What the exercise asks:
Retype the whole listing verbatim and keep the pictures out of it.

□ □ □ □

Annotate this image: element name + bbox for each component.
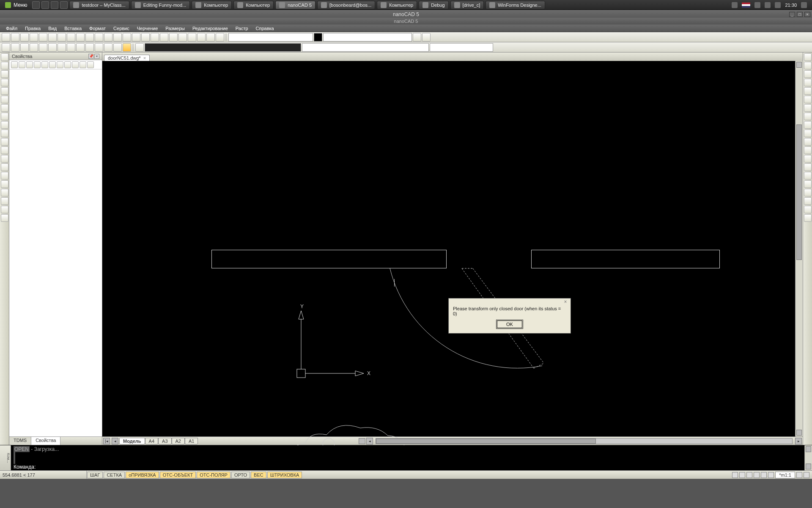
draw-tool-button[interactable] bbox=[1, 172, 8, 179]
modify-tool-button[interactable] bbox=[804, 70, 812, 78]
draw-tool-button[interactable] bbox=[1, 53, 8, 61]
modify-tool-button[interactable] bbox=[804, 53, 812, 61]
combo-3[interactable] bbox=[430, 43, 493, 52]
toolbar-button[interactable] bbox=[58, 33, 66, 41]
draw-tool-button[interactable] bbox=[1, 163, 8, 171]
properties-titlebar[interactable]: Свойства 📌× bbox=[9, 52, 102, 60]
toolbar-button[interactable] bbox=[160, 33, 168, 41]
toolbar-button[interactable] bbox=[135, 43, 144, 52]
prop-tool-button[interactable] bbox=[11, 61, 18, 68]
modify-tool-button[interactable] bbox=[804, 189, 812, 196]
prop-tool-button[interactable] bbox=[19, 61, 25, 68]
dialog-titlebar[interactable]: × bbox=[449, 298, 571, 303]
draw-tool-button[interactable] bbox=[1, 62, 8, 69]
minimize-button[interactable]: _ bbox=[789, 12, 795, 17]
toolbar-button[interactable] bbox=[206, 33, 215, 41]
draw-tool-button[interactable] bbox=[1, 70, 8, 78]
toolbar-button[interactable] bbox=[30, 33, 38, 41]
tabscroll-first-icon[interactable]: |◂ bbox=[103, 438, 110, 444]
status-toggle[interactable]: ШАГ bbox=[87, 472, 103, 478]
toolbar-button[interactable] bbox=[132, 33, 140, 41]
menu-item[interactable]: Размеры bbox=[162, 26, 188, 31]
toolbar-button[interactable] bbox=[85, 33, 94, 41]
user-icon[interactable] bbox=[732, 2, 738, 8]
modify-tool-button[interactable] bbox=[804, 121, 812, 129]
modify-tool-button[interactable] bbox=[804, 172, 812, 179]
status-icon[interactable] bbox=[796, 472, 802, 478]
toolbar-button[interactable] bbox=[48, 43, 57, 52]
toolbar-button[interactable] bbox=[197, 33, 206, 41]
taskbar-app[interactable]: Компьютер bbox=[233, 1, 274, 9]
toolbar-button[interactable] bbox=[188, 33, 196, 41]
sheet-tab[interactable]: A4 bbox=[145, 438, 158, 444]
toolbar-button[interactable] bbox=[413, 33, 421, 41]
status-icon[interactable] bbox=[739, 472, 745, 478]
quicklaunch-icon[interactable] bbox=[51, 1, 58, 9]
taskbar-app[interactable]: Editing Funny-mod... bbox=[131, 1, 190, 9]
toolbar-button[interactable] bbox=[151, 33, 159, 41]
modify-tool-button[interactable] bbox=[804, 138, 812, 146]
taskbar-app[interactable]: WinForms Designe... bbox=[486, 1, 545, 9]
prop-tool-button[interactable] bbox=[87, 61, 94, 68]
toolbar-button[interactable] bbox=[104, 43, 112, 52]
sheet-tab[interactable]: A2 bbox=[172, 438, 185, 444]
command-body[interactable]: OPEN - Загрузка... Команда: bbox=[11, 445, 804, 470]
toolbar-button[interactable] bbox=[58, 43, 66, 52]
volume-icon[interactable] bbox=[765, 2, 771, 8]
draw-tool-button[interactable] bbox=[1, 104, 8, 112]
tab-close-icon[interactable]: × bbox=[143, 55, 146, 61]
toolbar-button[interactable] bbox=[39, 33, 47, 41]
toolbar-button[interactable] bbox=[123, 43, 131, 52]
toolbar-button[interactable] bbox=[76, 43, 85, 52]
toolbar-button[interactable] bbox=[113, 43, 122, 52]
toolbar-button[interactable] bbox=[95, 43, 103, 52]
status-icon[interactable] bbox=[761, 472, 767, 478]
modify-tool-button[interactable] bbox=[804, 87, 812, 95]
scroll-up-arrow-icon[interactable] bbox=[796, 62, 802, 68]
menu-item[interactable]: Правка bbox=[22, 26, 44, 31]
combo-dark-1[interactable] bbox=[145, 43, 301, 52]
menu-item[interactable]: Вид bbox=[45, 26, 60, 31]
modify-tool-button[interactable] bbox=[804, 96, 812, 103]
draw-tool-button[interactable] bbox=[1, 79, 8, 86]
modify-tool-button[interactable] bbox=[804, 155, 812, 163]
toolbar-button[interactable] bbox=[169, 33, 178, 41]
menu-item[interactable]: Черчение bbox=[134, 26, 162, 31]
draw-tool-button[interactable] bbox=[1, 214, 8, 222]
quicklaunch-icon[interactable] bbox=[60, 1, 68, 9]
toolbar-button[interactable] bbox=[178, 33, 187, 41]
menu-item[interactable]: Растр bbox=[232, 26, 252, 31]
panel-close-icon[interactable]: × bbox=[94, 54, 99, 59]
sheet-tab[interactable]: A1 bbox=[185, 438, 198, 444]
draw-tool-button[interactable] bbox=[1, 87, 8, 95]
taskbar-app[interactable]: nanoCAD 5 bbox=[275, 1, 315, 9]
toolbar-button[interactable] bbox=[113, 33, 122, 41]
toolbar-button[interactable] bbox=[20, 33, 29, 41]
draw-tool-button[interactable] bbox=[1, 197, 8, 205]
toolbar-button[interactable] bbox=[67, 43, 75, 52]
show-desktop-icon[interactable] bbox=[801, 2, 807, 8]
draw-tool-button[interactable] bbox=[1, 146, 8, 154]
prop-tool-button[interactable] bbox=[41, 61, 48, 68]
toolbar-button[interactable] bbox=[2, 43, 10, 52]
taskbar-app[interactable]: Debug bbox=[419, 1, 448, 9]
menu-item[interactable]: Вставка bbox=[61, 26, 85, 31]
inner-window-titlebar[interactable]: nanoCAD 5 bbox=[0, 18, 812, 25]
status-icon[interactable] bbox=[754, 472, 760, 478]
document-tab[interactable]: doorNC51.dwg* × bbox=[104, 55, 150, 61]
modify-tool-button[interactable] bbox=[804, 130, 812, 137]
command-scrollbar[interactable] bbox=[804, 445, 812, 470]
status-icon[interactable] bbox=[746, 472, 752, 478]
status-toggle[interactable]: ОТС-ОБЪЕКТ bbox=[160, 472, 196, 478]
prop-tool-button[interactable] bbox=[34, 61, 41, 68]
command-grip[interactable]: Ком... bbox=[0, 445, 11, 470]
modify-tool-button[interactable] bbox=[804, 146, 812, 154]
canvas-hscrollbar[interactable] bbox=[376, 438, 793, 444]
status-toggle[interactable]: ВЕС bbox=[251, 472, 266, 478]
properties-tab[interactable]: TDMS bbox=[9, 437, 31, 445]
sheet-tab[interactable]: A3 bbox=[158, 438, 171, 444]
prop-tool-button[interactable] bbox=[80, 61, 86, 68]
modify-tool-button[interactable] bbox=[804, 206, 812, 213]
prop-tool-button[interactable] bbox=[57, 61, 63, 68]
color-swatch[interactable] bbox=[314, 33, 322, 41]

□ □ □ □

Answer section:
Annotate this image: element name + bbox for each component.
draw-tool-button[interactable] bbox=[1, 172, 8, 179]
modify-tool-button[interactable] bbox=[804, 70, 812, 78]
draw-tool-button[interactable] bbox=[1, 53, 8, 61]
modify-tool-button[interactable] bbox=[804, 53, 812, 61]
combo-3[interactable] bbox=[430, 43, 493, 52]
toolbar-button[interactable] bbox=[58, 33, 66, 41]
draw-tool-button[interactable] bbox=[1, 163, 8, 171]
properties-titlebar[interactable]: Свойства 📌× bbox=[9, 52, 102, 60]
toolbar-button[interactable] bbox=[160, 33, 168, 41]
toolbar-button[interactable] bbox=[135, 43, 144, 52]
prop-tool-button[interactable] bbox=[11, 61, 18, 68]
modify-tool-button[interactable] bbox=[804, 189, 812, 196]
prop-tool-button[interactable] bbox=[19, 61, 25, 68]
dialog-titlebar[interactable]: × bbox=[449, 298, 571, 303]
draw-tool-button[interactable] bbox=[1, 62, 8, 69]
minimize-button[interactable]: _ bbox=[789, 12, 795, 17]
toolbar-button[interactable] bbox=[206, 33, 215, 41]
draw-tool-button[interactable] bbox=[1, 70, 8, 78]
toolbar-button[interactable] bbox=[30, 33, 38, 41]
tabscroll-first-icon[interactable]: |◂ bbox=[103, 438, 110, 444]
status-toggle[interactable]: ШАГ bbox=[87, 472, 103, 478]
toolbar-button[interactable] bbox=[132, 33, 140, 41]
menu-item[interactable]: Размеры bbox=[162, 26, 188, 31]
toolbar-button[interactable] bbox=[85, 33, 94, 41]
user-icon[interactable] bbox=[732, 2, 738, 8]
modify-tool-button[interactable] bbox=[804, 121, 812, 129]
modify-tool-button[interactable] bbox=[804, 172, 812, 179]
status-icon[interactable] bbox=[796, 472, 802, 478]
toolbar-button[interactable] bbox=[48, 43, 57, 52]
toolbar-button[interactable] bbox=[197, 33, 206, 41]
taskbar-app[interactable]: Компьютер bbox=[233, 1, 274, 9]
toolbar-button[interactable] bbox=[188, 33, 196, 41]
sheet-tab[interactable]: A4 bbox=[145, 438, 158, 444]
toolbar-button[interactable] bbox=[413, 33, 421, 41]
status-icon[interactable] bbox=[739, 472, 745, 478]
quicklaunch-icon[interactable] bbox=[51, 1, 58, 9]
taskbar-app[interactable]: Editing Funny-mod... bbox=[131, 1, 190, 9]
toolbar-button[interactable] bbox=[151, 33, 159, 41]
modify-tool-button[interactable] bbox=[804, 138, 812, 146]
taskbar-app[interactable]: WinForms Designe... bbox=[486, 1, 545, 9]
prop-tool-button[interactable] bbox=[87, 61, 94, 68]
toolbar-button[interactable] bbox=[104, 43, 112, 52]
sheet-tab[interactable]: A2 bbox=[172, 438, 185, 444]
command-body[interactable]: OPEN - Загрузка... Команда: bbox=[11, 445, 804, 470]
toolbar-button[interactable] bbox=[58, 43, 66, 52]
volume-icon[interactable] bbox=[765, 2, 771, 8]
draw-tool-button[interactable] bbox=[1, 104, 8, 112]
tab-close-icon[interactable]: × bbox=[143, 55, 146, 61]
toolbar-button[interactable] bbox=[39, 33, 47, 41]
toolbar-button[interactable] bbox=[123, 43, 131, 52]
toolbar-button[interactable] bbox=[76, 43, 85, 52]
toolbar-button[interactable] bbox=[113, 43, 122, 52]
toolbar-button[interactable] bbox=[95, 43, 103, 52]
status-icon[interactable] bbox=[761, 472, 767, 478]
modify-tool-button[interactable] bbox=[804, 87, 812, 95]
scroll-up-arrow-icon[interactable] bbox=[796, 62, 802, 68]
menu-item[interactable]: Правка bbox=[22, 26, 44, 31]
combo-dark-1[interactable] bbox=[145, 43, 301, 52]
menu-item[interactable]: Вид bbox=[45, 26, 60, 31]
modify-tool-button[interactable] bbox=[804, 96, 812, 103]
draw-tool-button[interactable] bbox=[1, 79, 8, 86]
modify-tool-button[interactable] bbox=[804, 155, 812, 163]
toolbar-button[interactable] bbox=[169, 33, 178, 41]
menu-item[interactable]: Черчение bbox=[134, 26, 162, 31]
draw-tool-button[interactable] bbox=[1, 214, 8, 222]
quicklaunch-icon[interactable] bbox=[60, 1, 68, 9]
toolbar-button[interactable] bbox=[178, 33, 187, 41]
menu-item[interactable]: Растр bbox=[232, 26, 252, 31]
panel-close-icon[interactable]: × bbox=[94, 54, 99, 59]
sheet-tab[interactable]: A1 bbox=[185, 438, 198, 444]
draw-tool-button[interactable] bbox=[1, 87, 8, 95]
taskbar-app[interactable]: nanoCAD 5 bbox=[275, 1, 315, 9]
toolbar-button[interactable] bbox=[113, 33, 122, 41]
toolbar-button[interactable] bbox=[20, 33, 29, 41]
draw-tool-button[interactable] bbox=[1, 197, 8, 205]
toolbar-button[interactable] bbox=[67, 43, 75, 52]
show-desktop-icon[interactable] bbox=[801, 2, 807, 8]
draw-tool-button[interactable] bbox=[1, 146, 8, 154]
prop-tool-button[interactable] bbox=[41, 61, 48, 68]
toolbar-button[interactable] bbox=[2, 43, 10, 52]
taskbar-app[interactable]: Debug bbox=[419, 1, 448, 9]
menu-item[interactable]: Вставка bbox=[61, 26, 85, 31]
inner-window-titlebar[interactable]: nanoCAD 5 bbox=[0, 18, 812, 25]
status-icon[interactable] bbox=[754, 472, 760, 478]
document-tab[interactable]: doorNC51.dwg* × bbox=[104, 55, 150, 61]
modify-tool-button[interactable] bbox=[804, 130, 812, 137]
command-scrollbar[interactable] bbox=[804, 445, 812, 470]
status-icon[interactable] bbox=[746, 472, 752, 478]
status-toggle[interactable]: ОТС-ОБЪЕКТ bbox=[160, 472, 196, 478]
prop-tool-button[interactable] bbox=[34, 61, 41, 68]
command-grip[interactable]: Ком... bbox=[0, 445, 11, 470]
modify-tool-button[interactable] bbox=[804, 146, 812, 154]
canvas-hscrollbar[interactable] bbox=[376, 438, 793, 444]
status-toggle[interactable]: ВЕС bbox=[251, 472, 266, 478]
properties-tab[interactable]: TDMS bbox=[9, 437, 31, 445]
sheet-tab[interactable]: A3 bbox=[158, 438, 171, 444]
prop-tool-button[interactable] bbox=[80, 61, 86, 68]
modify-tool-button[interactable] bbox=[804, 206, 812, 213]
prop-tool-button[interactable] bbox=[57, 61, 63, 68]
color-swatch[interactable] bbox=[314, 33, 322, 41]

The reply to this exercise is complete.